Start of Block

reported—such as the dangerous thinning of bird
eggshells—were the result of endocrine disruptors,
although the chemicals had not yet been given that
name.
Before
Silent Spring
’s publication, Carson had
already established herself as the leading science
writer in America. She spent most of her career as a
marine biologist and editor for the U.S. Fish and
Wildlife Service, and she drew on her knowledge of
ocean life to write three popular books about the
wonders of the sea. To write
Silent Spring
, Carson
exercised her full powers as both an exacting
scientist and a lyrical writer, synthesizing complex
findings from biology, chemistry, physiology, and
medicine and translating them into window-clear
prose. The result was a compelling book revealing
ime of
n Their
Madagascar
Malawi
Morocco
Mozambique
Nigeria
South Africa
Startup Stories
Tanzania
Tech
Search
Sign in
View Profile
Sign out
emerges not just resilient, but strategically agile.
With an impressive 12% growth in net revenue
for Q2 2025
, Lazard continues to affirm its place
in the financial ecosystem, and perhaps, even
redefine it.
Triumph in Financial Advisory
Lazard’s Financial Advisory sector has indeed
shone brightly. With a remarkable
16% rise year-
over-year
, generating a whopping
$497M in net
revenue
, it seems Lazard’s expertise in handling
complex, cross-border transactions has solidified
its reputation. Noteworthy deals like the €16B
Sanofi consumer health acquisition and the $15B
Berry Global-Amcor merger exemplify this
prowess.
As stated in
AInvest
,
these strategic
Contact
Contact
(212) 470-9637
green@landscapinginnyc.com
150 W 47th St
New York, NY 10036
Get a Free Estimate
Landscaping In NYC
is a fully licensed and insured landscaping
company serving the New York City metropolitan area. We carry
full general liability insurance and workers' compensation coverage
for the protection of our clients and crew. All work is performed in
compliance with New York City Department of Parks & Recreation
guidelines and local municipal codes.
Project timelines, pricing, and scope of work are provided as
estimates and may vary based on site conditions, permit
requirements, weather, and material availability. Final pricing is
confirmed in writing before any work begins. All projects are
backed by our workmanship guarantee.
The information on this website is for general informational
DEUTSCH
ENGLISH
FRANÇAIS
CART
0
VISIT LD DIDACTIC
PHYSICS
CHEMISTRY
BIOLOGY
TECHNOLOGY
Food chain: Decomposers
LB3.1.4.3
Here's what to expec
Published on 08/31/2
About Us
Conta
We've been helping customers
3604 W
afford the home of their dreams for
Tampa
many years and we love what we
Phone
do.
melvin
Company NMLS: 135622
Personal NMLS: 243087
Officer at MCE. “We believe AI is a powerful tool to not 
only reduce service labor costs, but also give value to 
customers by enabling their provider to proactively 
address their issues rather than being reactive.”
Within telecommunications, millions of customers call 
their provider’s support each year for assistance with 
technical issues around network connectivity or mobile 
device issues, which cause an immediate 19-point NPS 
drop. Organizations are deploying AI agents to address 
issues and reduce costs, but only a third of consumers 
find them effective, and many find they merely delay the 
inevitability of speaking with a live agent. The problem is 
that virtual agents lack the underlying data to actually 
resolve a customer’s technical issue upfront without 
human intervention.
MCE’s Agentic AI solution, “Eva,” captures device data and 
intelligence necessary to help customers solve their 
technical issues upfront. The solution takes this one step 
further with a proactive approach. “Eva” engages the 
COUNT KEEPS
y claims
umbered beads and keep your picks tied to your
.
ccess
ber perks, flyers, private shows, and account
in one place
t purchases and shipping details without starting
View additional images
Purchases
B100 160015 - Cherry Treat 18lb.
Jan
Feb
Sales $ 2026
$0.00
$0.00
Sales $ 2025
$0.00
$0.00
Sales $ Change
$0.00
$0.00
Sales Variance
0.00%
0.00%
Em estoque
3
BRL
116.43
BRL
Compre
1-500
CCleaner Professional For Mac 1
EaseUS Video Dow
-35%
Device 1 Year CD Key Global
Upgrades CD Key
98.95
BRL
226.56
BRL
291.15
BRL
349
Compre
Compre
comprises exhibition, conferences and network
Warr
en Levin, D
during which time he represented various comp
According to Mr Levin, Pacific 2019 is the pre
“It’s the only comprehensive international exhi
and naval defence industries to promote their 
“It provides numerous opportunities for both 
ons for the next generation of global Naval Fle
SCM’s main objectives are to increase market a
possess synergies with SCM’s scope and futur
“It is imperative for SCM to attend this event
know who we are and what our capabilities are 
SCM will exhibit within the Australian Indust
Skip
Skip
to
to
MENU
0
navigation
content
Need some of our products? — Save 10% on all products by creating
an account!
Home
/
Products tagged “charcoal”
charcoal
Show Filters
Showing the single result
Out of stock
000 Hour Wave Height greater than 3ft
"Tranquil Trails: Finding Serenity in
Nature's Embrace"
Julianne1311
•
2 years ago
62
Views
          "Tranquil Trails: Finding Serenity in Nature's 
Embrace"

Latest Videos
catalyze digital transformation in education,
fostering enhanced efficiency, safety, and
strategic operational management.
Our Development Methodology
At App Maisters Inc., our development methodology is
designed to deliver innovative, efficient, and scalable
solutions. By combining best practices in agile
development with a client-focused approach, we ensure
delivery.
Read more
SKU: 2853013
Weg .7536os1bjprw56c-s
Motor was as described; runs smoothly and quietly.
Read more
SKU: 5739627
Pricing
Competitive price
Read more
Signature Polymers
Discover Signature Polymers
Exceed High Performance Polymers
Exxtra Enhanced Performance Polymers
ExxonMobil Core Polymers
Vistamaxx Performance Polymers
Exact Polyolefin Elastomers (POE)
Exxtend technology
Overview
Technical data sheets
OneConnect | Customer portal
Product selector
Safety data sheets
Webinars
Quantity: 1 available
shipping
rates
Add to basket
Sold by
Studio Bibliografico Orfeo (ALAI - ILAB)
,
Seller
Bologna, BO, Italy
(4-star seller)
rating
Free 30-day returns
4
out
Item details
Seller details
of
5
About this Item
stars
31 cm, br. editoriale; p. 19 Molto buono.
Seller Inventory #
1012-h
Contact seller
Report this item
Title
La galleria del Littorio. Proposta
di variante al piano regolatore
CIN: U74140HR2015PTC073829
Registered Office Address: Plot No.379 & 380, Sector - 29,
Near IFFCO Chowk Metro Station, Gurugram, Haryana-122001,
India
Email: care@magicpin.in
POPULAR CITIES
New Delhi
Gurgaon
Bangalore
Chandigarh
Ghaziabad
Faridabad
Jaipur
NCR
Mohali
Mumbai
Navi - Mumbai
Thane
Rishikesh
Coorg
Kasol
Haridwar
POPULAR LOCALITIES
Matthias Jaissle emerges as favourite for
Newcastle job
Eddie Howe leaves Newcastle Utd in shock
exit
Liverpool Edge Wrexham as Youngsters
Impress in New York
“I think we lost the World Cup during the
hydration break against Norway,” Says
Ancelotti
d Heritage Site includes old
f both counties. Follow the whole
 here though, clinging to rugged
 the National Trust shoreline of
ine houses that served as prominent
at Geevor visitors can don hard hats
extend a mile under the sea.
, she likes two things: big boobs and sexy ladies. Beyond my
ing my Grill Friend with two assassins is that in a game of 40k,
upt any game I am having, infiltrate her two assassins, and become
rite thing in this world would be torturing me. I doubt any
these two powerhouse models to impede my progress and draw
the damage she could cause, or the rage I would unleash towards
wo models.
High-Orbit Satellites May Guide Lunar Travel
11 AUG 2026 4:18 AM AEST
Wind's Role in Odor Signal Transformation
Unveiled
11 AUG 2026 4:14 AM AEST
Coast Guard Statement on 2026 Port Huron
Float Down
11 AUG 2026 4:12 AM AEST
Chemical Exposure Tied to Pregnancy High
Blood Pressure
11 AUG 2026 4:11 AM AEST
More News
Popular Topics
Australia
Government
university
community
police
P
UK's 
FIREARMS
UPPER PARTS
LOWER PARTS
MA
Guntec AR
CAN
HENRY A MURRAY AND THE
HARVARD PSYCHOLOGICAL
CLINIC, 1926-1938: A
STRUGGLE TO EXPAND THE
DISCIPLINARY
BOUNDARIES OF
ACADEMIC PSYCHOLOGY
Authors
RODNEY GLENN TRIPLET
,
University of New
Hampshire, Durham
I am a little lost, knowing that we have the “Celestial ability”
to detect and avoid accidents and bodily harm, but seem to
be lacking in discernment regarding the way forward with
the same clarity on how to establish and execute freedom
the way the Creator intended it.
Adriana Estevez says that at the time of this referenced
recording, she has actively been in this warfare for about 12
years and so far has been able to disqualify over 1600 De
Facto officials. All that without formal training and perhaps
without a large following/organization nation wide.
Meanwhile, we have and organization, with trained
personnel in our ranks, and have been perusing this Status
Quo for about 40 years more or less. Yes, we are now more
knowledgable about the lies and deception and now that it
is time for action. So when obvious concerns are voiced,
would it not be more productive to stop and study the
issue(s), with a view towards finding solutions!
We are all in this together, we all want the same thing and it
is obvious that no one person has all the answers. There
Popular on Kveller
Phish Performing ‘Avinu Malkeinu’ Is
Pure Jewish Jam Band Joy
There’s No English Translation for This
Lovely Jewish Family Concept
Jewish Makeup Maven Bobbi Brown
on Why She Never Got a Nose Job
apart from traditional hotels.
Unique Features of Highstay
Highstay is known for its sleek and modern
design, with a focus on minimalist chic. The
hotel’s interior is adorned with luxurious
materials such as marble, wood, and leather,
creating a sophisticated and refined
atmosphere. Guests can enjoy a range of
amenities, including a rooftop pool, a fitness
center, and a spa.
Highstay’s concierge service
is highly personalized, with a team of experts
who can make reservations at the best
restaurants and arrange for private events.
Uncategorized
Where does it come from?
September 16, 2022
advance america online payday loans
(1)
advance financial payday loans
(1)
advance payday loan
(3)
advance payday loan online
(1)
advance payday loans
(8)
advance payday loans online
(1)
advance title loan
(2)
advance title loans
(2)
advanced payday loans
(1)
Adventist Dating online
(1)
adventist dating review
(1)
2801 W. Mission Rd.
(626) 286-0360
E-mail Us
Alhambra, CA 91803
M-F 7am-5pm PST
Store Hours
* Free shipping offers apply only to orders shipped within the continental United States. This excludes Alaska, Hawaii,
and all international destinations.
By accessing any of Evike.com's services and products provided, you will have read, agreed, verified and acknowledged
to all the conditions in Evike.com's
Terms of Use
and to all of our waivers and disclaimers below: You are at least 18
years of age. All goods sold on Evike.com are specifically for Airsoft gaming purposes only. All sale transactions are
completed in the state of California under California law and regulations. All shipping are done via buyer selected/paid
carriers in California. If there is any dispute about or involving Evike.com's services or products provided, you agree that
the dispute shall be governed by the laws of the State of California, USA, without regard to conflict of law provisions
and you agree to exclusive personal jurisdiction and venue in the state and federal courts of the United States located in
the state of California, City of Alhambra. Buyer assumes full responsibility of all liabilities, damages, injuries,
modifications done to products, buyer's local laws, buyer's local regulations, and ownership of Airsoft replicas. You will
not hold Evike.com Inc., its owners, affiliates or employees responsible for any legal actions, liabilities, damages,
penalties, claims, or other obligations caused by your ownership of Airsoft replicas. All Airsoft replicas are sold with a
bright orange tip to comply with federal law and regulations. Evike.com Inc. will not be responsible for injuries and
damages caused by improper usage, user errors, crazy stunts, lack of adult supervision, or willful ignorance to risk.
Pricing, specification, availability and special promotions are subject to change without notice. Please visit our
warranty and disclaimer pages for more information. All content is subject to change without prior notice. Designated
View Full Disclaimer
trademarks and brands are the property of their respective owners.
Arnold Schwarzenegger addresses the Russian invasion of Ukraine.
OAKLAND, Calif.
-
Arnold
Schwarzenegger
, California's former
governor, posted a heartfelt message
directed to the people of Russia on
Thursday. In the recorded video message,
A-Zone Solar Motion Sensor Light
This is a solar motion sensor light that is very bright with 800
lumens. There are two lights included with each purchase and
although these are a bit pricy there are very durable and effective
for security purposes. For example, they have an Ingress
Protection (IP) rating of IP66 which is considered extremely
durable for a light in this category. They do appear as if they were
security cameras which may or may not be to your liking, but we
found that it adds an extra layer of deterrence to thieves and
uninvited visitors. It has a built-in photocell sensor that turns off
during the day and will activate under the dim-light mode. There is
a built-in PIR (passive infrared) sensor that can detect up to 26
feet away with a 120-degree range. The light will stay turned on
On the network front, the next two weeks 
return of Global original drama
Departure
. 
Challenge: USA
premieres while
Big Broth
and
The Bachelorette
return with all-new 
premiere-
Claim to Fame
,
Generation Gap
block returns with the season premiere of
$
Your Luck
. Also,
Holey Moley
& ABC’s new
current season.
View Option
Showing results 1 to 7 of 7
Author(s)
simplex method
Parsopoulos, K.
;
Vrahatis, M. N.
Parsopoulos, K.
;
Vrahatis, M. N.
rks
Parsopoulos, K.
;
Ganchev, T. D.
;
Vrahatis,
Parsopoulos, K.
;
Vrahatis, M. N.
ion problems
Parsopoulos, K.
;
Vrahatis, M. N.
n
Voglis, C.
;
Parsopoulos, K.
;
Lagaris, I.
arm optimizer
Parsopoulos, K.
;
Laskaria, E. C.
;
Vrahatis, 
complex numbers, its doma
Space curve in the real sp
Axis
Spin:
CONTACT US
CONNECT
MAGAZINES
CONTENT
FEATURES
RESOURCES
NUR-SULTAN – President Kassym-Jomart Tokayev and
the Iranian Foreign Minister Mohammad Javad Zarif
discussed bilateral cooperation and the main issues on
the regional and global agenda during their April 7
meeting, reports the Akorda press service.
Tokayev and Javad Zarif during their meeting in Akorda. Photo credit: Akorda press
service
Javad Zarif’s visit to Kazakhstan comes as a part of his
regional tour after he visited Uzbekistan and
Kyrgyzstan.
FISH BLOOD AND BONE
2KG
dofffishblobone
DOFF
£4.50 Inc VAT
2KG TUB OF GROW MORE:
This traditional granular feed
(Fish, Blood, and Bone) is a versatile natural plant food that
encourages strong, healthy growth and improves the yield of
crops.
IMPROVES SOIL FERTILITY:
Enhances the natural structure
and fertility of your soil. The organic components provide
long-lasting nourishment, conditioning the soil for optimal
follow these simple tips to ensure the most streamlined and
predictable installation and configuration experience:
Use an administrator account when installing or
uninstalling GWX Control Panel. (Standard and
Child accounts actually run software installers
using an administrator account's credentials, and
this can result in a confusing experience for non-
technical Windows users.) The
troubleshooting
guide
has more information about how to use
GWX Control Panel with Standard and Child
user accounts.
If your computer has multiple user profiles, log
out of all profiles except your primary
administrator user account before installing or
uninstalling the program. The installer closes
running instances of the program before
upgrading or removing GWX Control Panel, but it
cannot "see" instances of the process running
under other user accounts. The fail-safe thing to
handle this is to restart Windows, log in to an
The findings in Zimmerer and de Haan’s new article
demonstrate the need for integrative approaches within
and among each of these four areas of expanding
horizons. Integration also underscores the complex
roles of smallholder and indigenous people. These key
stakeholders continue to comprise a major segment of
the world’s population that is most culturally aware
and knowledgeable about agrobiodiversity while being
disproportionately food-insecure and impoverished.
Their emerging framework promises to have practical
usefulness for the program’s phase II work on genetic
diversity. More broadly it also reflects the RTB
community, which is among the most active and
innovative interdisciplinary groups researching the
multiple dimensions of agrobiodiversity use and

End of Block

Beginning at the line above that contains "Item details", return each line exactly through the line that contains "Near IFFCO Chowk", and no others.

Item details
Seller details
of
5
About this Item
stars
31 cm, br. editoriale; p. 19 Molto buono.
Seller Inventory #
1012-h
Contact seller
Report this item
Title
La galleria del Littorio. Proposta
di variante al piano regolatore
CIN: U74140HR2015PTC073829
Registered Office Address: Plot No.379 & 380, Sector - 29,
Near IFFCO Chowk Metro Station, Gurugram, Haryana-122001,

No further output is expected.